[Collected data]
▽

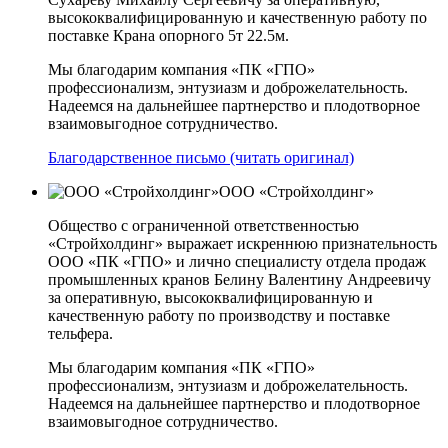
высококвалифицированную и качественную работу по
поставке Крана опорного 5т 22.5м.
Мы благодарим компания «ПК «ГПО»
профессионализм, энтузиазм и доброжелательность.
Надеемся на дальнейшее партнерство и плодотворное
взаимовыгодное сотрудничество.
Благодарственное письмо (читать оригинал)
ООО «Стройхолдинг»
Общество с ограниченной ответственностью
«Стройхолдинг» выражает искреннюю признательность
ООО «ПК «ГПО» и лично специалисту отдела продаж
промышленных кранов Белину Валентину Андреевичу
за оперативную, высококвалифицированную и
качественную работу по производству и поставке
тельфера.
Мы благодарим компания «ПК «ГПО»
профессионализм, энтузиазм и доброжелательность.
Надеемся на дальнейшее партнерство и плодотворное
взаимовыгодное сотрудничество.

△

Say how many of the lines above include the word "высококвалифицированную", giving the figure alone.

2